OPEN INNOVATION IN NUMERI

open-innovationOltre due terzi dei soci corporate delle startup innovative iscritte hanno sede nel Nord Italia ed anche la maggior parte delle startup innovative iscritte alla sezione speciale del Registro delle Imprese ma, messe a confronto, le percentuali – rispettivamente 69 e 55% – raccontano un superamento della logica del distretto industriale e mettono in luce il flusso di investimenti che dal Nord raggiunge startup che operano nel Centro- Sud. E’ quanto è emerso dai dati del primo Osservatorio sui modelli italiani di Open Innovation e di Corporate Venture Capital, promosso da Assolombarda, Italia Startup e Smau in partnership con Ambrosetti e Cerved.

Quasi il 59% dei soci corporate investe in startup fuori regione e Milano e la Lombardia non sono certo tra le più timide nel guardare al di là dei propri confini per andare in cerca di realtà coraggiose e made in Italy anche se non parlano lo stesso dialetto. Che sia la fine di un’era in cui si è ragionato per aree geografiche?

E’ ciò che vien da chiedersi vedendo i numeri presentati allo SMAU 2016 negli scorsi giorni a Milano da cui emerge la necessità di creare e condividere una strategia di “specializzazione intelligente”. Questa opportunità sono le Regioni che la devono cogliere per evitare che il Paese che assieme compongono resti sempre più indietro a guardare gli Unicorni stranieri che arrivano e dettano legge sulle logiche di mercato.

Le imprese, al di là del fatto che abbiano la sede a Nord, al Centro o al Sud, stanno dimostrando, coi fatti, giorno dopo giorno, di essere già pronte e di aver imboccato da mesi la strada per creare un mercato dell’innovazione di respiro nazionale. Le Regioni possono ancora saltare su questo treno in corsa che non bada ai confini e alle targhe, ma prosegue verso la Open Innovation con una “open mind”.

Sempre allo SMAU, infatti, i dati hanno descritto un panorama nazionale e non Milanocentrico, e in divenire, dove si può notare una crescita di interesse da parte delle PMI e delle microimprese ad investire in stratup innovative (431 investitori). Abbattuti i confini regionali, anche quello di settore non sono più così netti, o meglio, esistono ma per essere superati visto che la maggior parte di chi investe, lo fa in settori merceologici diversi dal proprio (95,5%).

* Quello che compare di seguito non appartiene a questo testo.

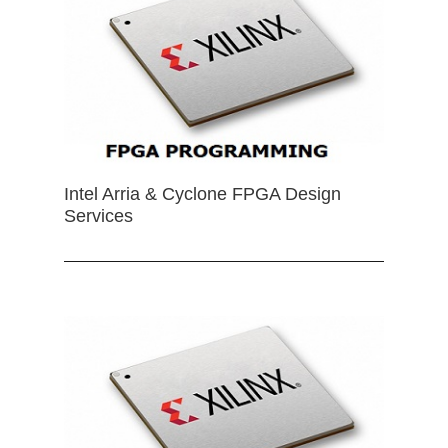
Intel Arria & Cyclone FPGA Design
Services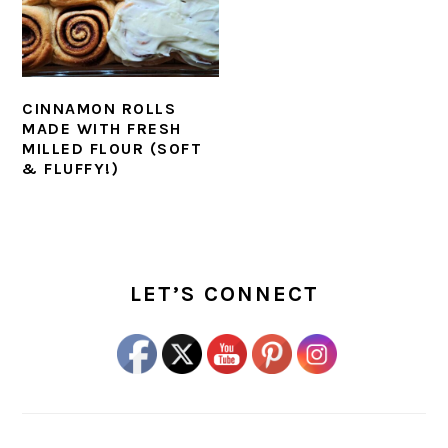
CINNAMON ROLLS
MADE WITH FRESH
MILLED FLOUR (SOFT
& FLUFFY!)
PRIMARY
SIDEBAR
LET’S CONNECT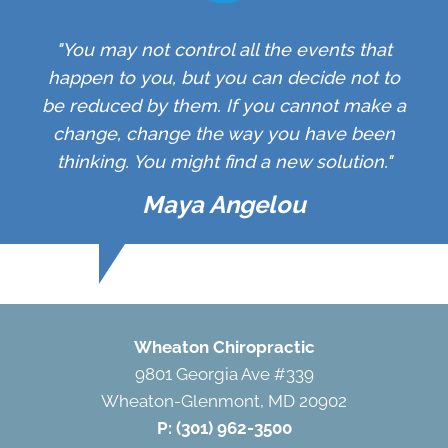
"You may not control all the events that
happen to you, but you can decide not to
be reduced by them. If you cannot make a
change, change the way you have been
thinking. You might find a new solution."
Maya Angelou
Wheaton Chiropractic
9801 Georgia Ave #339
Wheaton-Glenmont, MD 20902
P:
(301) 962-3500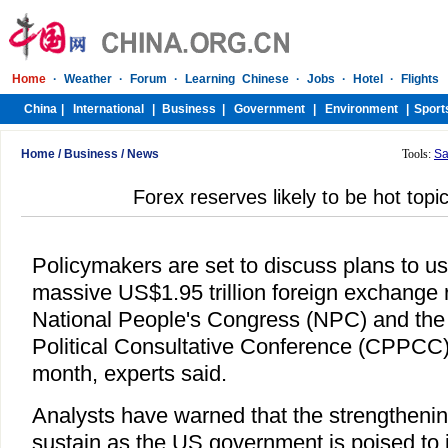
Home
/
Business
/
News
Tools:
Sa
Forex reserves likely to be hot top
Policymakers are set to discuss plans to us
massive US$1.95 trillion foreign exchange 
National People's Congress (NPC) and the
Political Consultative Conference (CPPCC
month, experts said.
Analysts have warned that the strengthening
sustain as the US government is poised to 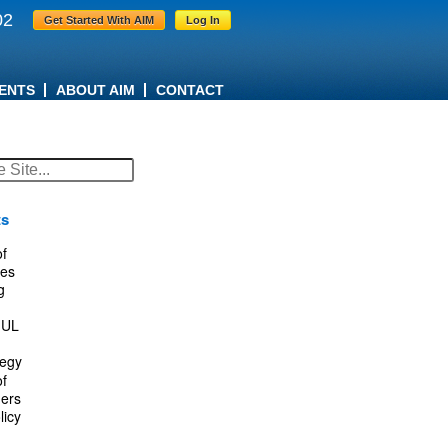
02
Get Started With AIM
Log In
ENTS
ABOUT AIM
CONTACT
ts
f
es
g
IUL
tegy
f
ers
licy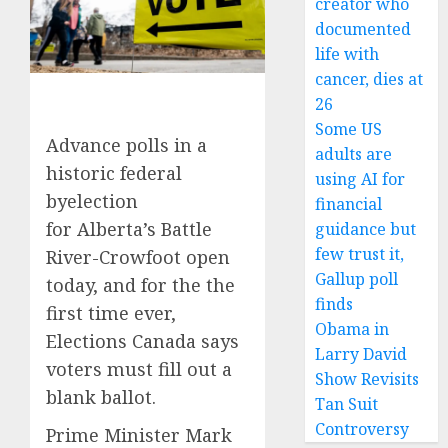
creator who
documented
life with
cancer, dies at
26
Some US
Advance polls in a
adults are
historic federal
using AI for
byelection
financial
for Alberta’s Battle
guidance but
few trust it,
River-Crowfoot open
Gallup poll
today, and for the the
finds
first time ever,
Obama in
Elections Canada says
Larry David
voters must fill out a
Show Revisits
blank ballot.
Tan Suit
Controversy
Prime Minister Mark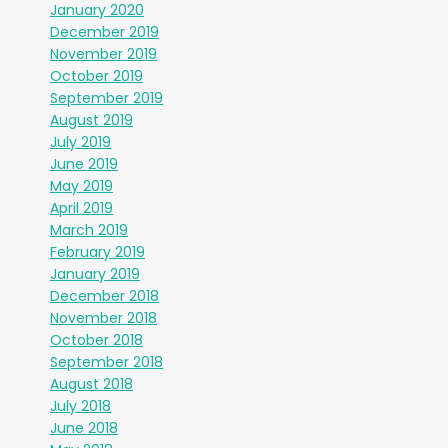
January 2020
December 2019
November 2019
October 2019
September 2019
August 2019
July 2019
June 2019
May 2019
April 2019
March 2019
February 2019
January 2019
December 2018
November 2018
October 2018
September 2018
August 2018
July 2018
June 2018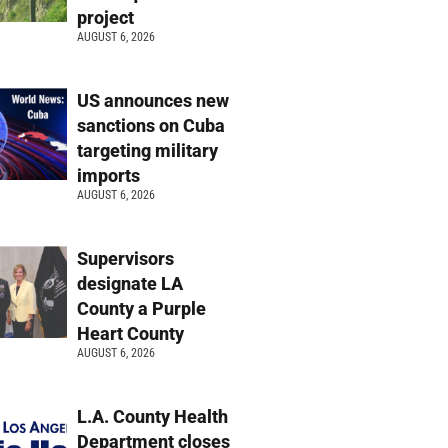
project
AUGUST 6, 2026
US announces new
sanctions on Cuba
targeting military
imports
AUGUST 6, 2026
Supervisors
designate LA
County a Purple
Heart County
AUGUST 6, 2026
L.A. County Health
Department closes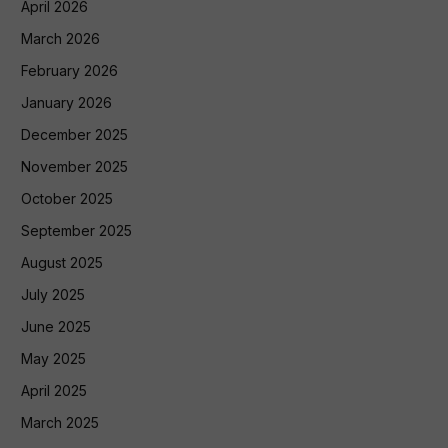
April 2026
March 2026
February 2026
January 2026
December 2025
November 2025
October 2025
September 2025
August 2025
July 2025
June 2025
May 2025
April 2025
March 2025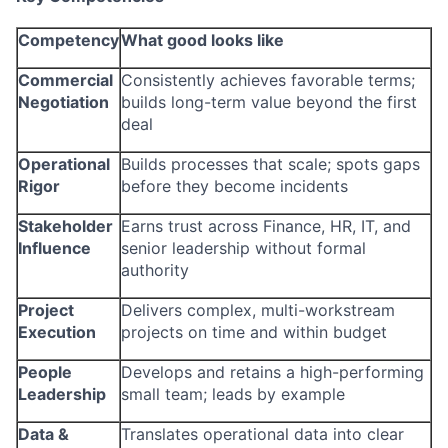
Competency
What good looks like
Commercial
Consistently achieves favorable terms;
Negotiation
builds long-term value beyond the first
deal
Operational
Builds processes that scale; spots gaps
Rigor
before they become incidents
Stakeholder
Earns trust across Finance, HR, IT, and
Influence
senior leadership without formal
authority
Project
Delivers complex, multi-workstream
Execution
projects on time and within budget
People
Develops and retains a high-performing
Leadership
small team; leads by example
Data &
Translates operational data into clear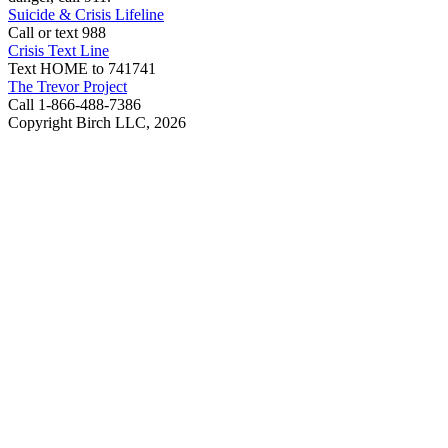
Suicide & Crisis Lifeline
Call or text 988
Crisis Text Line
Text HOME to 741741
The Trevor Project
Call 1-866-488-7386
Copyright Birch LLC,
2026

Sempre osservando i numeri presentati, e ragionando per settori, emerge che quasi la metà delle corporate che hanno investito in startup innovative operano nel campo dei servizi non finanziari (48,2%); oltre un terzo nei servizi finanziari e assicurativi (34,1%), il 5,2% nell’industria tradizionale, il 2,9% nella meccanica. Il 2,1% nella produzione di apparati hi-tech.

Prevalentemente hanno scelto per investire, start up che fanno R&D o producono software e servizi informatici. Anche l’industria tradizionale nel 77% dei casi ha investito nella stessa direzione ma le imprese che operano nel settore della meccanica scelgono nel 61% dei casi startup che operano nel campo del software e dell’informatica, così come le aziende che si occupano di produzioni Hi-tech (76% dei casi).